Segment Start: Exercise input

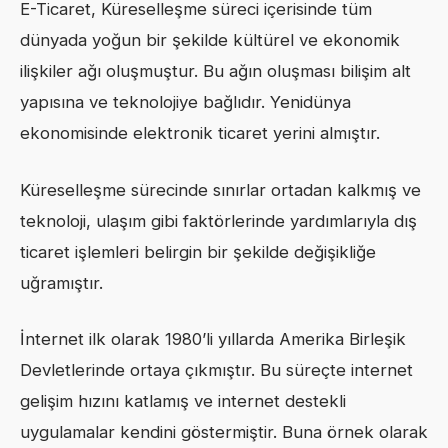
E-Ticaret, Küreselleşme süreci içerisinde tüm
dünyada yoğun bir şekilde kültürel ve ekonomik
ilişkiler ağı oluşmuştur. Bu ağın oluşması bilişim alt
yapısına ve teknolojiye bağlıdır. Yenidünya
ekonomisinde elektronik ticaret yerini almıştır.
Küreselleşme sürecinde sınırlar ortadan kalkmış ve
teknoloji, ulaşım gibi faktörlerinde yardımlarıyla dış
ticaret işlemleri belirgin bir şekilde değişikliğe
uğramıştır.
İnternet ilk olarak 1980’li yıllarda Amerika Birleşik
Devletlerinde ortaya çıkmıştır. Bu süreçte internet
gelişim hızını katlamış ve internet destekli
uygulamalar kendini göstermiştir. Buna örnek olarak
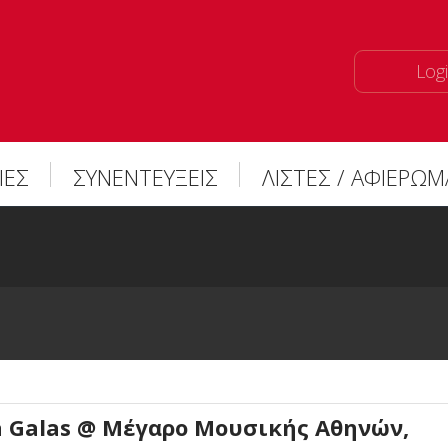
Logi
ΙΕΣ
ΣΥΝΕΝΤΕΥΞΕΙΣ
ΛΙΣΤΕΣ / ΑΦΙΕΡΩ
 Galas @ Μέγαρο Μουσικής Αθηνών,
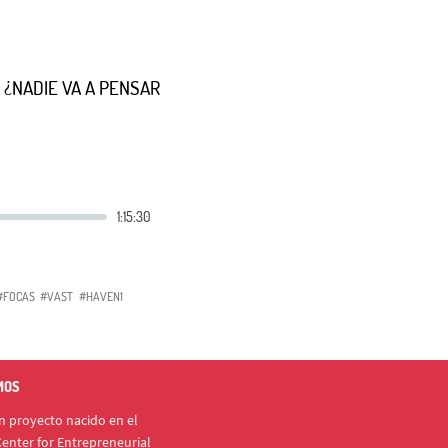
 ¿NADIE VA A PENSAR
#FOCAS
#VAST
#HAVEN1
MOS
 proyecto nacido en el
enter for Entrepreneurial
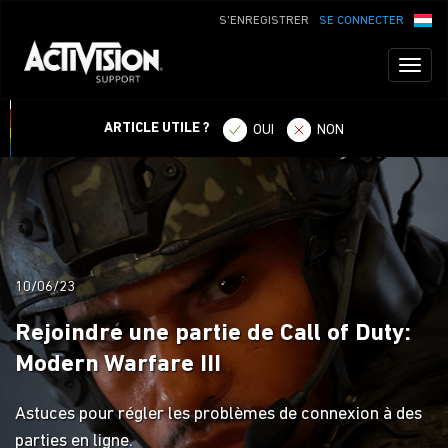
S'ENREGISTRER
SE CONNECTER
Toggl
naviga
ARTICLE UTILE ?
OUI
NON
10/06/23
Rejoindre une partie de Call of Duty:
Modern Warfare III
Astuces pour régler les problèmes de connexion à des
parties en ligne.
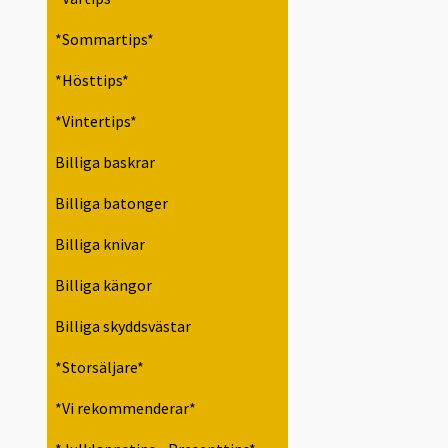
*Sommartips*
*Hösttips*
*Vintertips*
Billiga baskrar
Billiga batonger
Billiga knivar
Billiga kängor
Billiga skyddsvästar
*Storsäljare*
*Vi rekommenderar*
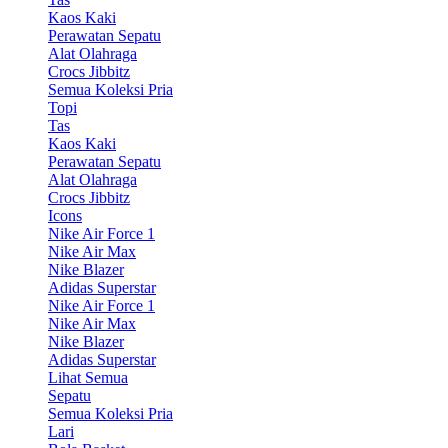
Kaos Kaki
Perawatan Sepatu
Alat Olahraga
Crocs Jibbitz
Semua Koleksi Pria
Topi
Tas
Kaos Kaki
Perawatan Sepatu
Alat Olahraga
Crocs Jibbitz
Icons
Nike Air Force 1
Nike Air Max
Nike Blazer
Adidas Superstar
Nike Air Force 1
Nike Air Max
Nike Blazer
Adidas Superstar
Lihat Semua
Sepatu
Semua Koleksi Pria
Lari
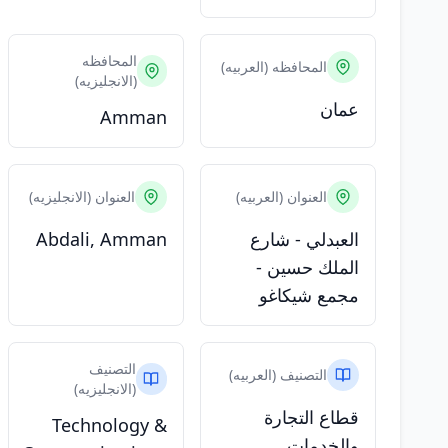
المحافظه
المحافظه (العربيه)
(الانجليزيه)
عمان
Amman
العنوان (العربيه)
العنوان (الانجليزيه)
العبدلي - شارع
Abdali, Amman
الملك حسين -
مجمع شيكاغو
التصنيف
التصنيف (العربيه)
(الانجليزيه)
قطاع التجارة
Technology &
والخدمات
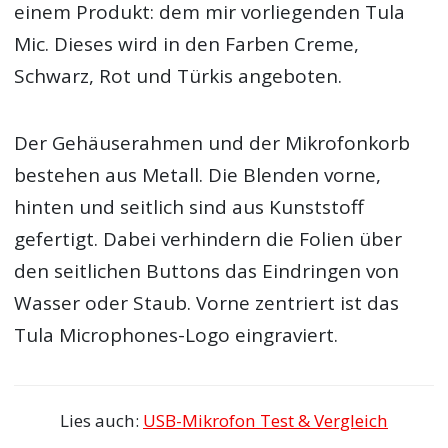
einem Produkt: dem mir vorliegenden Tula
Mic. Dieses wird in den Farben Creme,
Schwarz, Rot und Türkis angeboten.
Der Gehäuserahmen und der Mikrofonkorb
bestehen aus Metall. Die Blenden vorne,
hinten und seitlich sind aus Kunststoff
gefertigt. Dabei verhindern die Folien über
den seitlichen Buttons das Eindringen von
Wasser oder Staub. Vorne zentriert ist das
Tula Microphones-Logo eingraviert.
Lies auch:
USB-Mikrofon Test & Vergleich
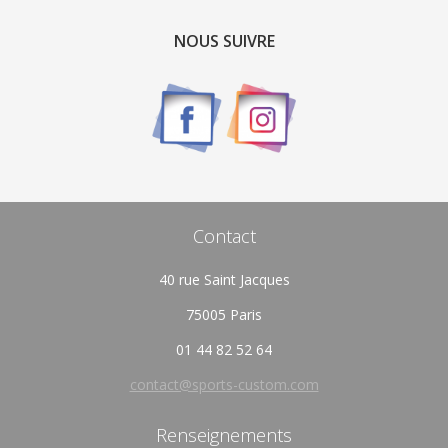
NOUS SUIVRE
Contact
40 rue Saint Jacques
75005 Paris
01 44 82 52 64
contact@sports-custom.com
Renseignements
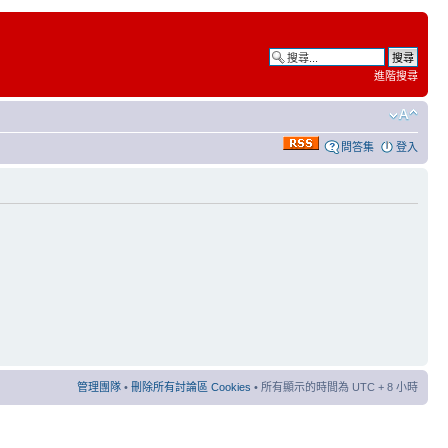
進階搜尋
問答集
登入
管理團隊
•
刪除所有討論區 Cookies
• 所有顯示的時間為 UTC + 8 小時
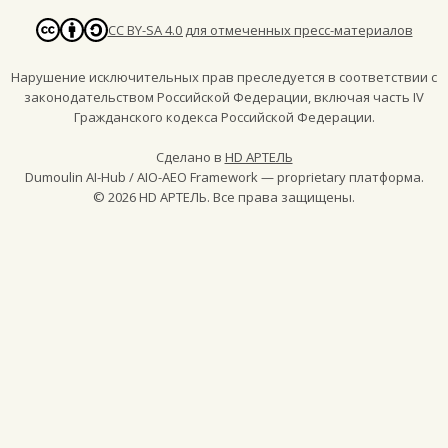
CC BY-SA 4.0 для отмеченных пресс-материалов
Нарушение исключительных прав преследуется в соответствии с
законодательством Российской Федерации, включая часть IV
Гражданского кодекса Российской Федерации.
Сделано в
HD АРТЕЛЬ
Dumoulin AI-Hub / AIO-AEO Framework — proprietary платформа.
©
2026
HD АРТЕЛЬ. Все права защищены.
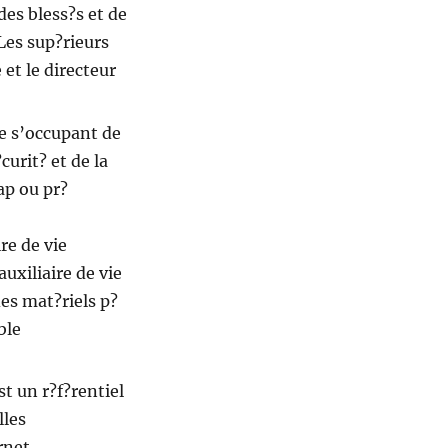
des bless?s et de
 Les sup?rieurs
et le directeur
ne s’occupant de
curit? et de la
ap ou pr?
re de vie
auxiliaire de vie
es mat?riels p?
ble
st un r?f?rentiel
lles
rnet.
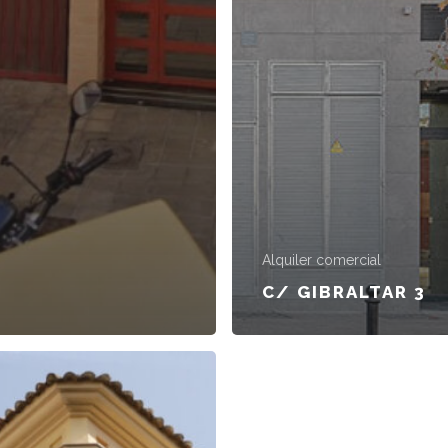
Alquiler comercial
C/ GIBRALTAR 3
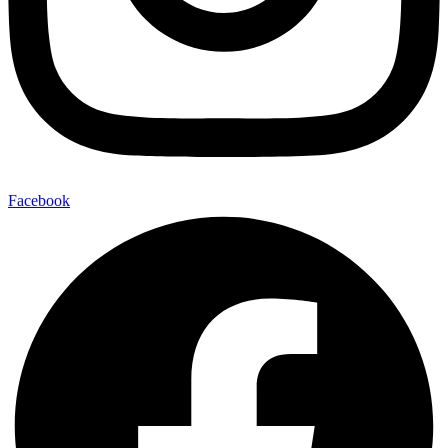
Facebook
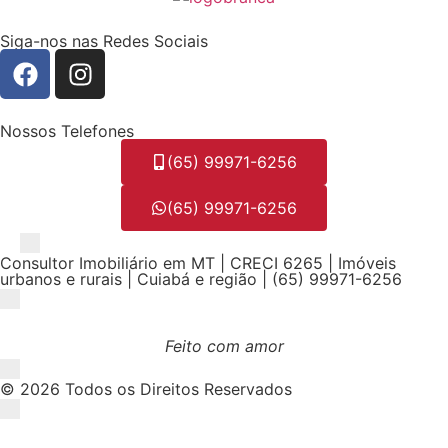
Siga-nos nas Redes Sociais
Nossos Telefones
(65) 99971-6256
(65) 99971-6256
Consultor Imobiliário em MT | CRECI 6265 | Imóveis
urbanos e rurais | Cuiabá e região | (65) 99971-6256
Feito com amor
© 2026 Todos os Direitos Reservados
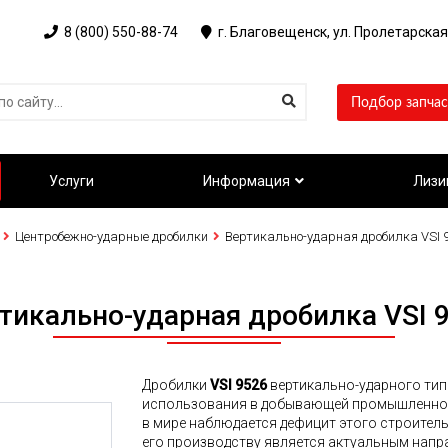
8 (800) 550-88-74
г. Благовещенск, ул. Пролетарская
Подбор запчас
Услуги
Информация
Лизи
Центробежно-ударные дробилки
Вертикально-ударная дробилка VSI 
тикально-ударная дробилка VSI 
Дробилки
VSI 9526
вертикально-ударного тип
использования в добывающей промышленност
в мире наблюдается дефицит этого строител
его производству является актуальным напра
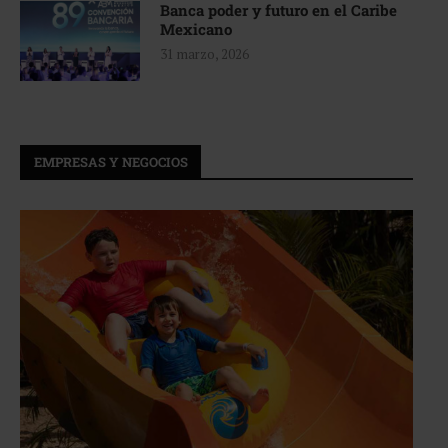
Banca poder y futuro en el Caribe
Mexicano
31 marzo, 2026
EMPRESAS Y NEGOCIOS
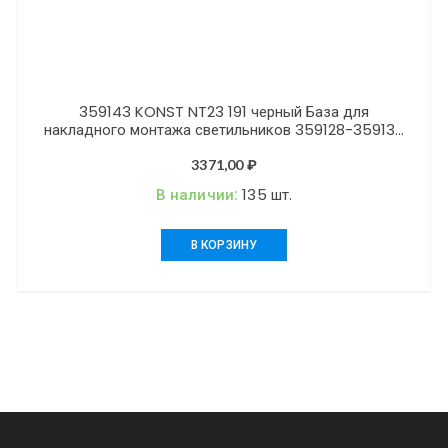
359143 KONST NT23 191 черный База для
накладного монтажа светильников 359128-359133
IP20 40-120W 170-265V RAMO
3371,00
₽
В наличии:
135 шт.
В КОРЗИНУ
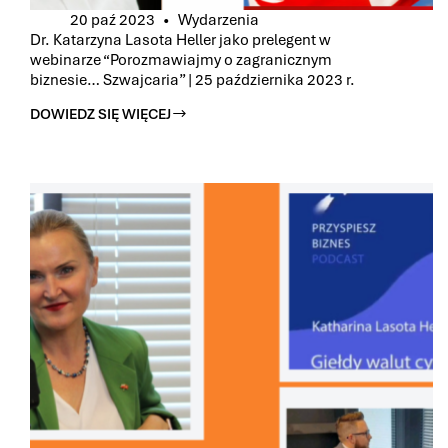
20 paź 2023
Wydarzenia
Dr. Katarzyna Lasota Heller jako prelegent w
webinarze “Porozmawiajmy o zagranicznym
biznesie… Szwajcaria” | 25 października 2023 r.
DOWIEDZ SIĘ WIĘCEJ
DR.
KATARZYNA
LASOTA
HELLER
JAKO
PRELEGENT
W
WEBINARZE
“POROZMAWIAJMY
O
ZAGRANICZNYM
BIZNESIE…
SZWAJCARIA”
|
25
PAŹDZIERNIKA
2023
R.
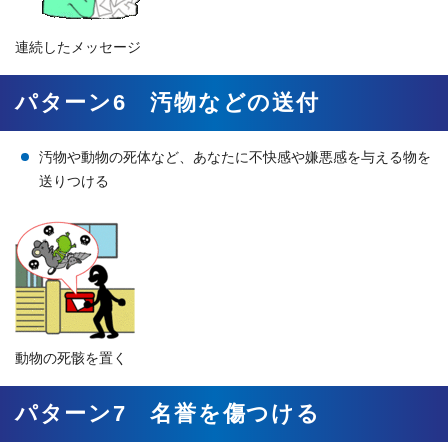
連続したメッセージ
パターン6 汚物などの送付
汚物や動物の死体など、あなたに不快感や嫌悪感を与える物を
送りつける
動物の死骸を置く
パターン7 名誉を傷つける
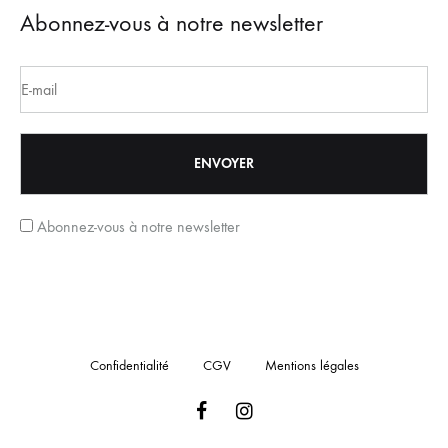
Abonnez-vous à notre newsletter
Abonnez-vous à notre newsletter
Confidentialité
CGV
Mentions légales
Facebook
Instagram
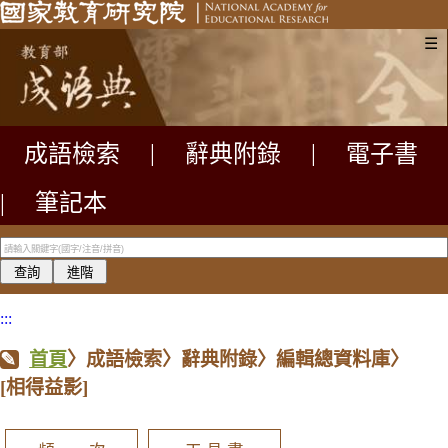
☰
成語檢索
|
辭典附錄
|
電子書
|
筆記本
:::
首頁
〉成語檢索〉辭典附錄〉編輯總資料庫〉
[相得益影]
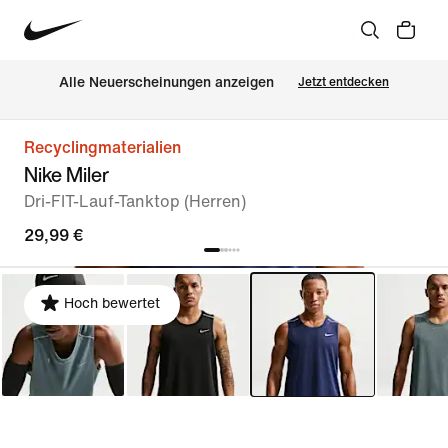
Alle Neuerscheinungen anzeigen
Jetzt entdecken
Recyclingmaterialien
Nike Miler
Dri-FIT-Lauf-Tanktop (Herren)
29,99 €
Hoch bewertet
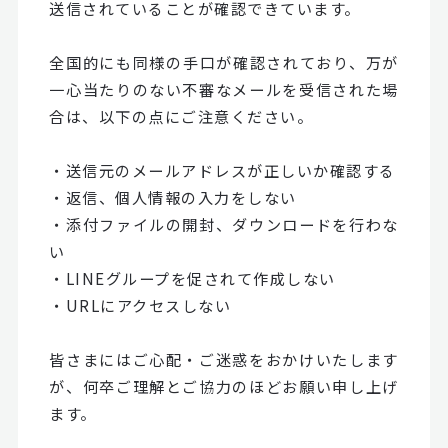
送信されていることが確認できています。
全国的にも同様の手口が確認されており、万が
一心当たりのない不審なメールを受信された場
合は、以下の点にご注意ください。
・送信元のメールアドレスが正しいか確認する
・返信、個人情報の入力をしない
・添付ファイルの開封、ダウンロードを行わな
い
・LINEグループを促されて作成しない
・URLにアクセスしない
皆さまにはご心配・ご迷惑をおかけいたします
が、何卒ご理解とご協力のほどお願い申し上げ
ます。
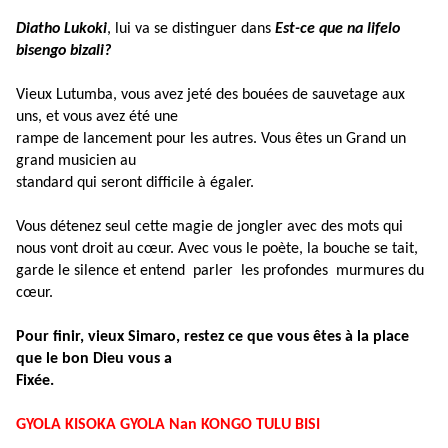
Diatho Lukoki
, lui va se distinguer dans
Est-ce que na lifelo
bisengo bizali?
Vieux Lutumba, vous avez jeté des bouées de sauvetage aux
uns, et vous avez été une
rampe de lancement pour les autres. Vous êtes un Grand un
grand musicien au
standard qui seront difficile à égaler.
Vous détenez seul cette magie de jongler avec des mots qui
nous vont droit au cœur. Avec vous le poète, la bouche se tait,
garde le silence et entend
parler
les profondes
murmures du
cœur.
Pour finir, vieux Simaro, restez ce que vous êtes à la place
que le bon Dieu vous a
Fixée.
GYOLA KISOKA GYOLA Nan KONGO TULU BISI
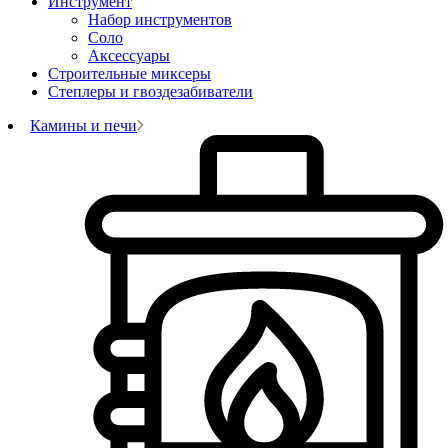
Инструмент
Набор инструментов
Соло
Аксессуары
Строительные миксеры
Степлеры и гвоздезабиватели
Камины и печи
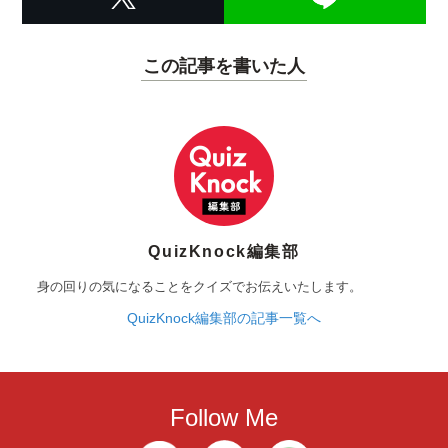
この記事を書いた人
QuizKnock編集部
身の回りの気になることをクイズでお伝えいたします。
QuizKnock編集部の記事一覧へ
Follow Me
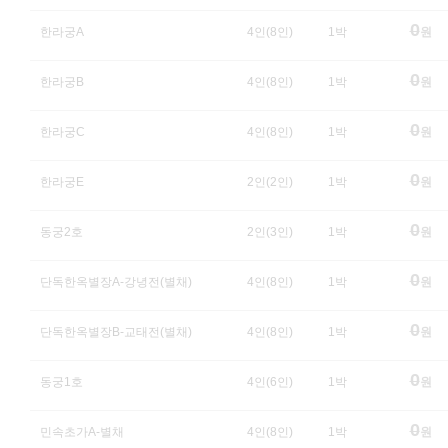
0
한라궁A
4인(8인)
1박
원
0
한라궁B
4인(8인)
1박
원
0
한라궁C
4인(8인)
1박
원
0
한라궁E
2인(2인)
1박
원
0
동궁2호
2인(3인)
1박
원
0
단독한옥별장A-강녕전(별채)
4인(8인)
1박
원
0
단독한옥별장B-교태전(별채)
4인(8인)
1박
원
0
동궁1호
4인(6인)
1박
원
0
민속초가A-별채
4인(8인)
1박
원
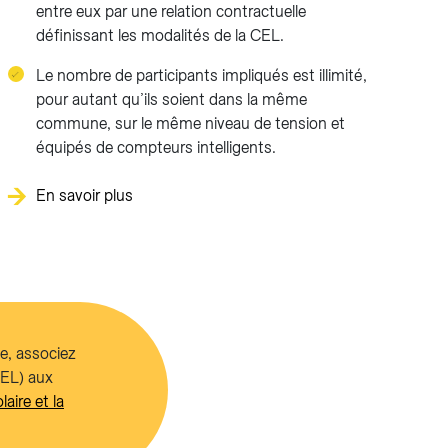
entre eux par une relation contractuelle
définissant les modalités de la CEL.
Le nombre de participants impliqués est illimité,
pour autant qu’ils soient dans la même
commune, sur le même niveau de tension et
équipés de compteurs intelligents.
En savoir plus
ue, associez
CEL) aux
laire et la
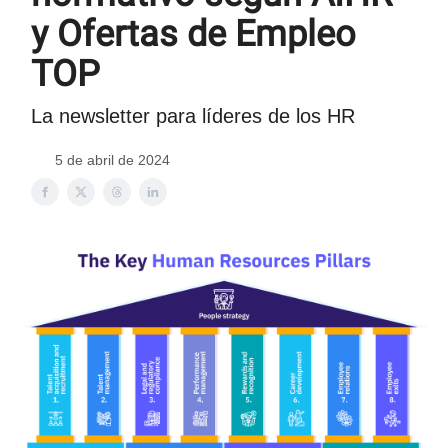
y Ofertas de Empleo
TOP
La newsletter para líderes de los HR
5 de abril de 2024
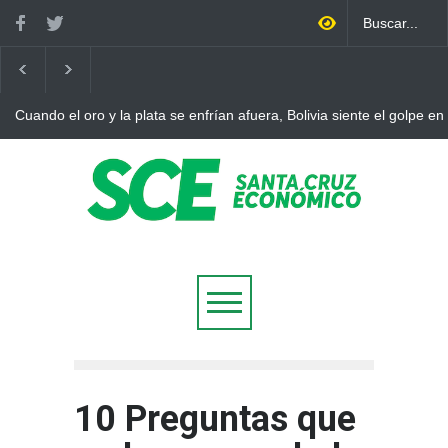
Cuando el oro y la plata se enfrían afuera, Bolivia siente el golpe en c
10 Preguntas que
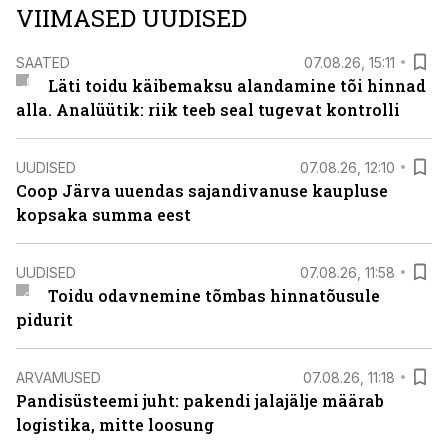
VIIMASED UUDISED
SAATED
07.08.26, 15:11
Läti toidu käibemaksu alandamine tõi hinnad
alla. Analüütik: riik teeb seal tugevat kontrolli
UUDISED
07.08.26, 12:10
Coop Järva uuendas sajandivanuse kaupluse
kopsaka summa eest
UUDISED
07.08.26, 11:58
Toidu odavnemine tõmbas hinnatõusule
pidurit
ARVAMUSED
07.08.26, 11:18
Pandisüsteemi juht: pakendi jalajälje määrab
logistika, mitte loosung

Segment End: Exercise input

Beginning at the line above that contains "ΛΙΣΤΕΣ / ΑΦΙΕΡΩ" and going on through the line that contains "Billiga knivar", please copy every line exactly, leaving the pictures out and adding nothing.

ΛΙΣΤΕΣ / ΑΦΙΕΡΩ
 Galas @ Μέγαρο Μουσικής Αθηνών,
 ¿NADIE VA A PENSAR
#FOCAS
#VAST
#HAVEN1
MOS
 proyecto nacido en el
enter for Entrepreneurial
S'ENREGISTRER
SE CONNECTER
Toggl
naviga
ARTICLE UTILE ?
OUI
NON
10/06/23
Rejoindre une partie de Call of Duty:
Modern Warfare III
Astuces pour régler les problèmes de connexion à des
parties en ligne.
*Sommartips*
*Hösttips*
*Vintertips*
Billiga baskrar
Billiga batonger
Billiga knivar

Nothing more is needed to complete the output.